Data below =
=== Section Start ===
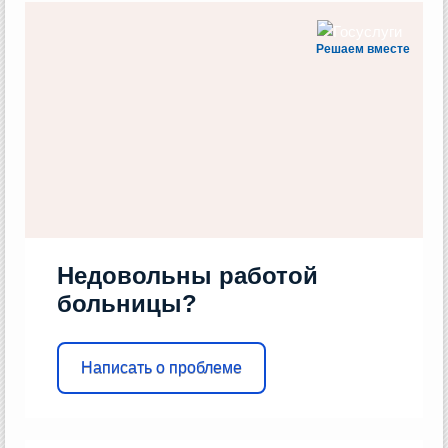
Решаем вместе
Недовольны работой
больницы?
Написать о проблеме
=== Section End ===
Quote the listing above in full, except for the pictures.

Решаем вместе
Недовольны работой
больницы?
Написать о проблеме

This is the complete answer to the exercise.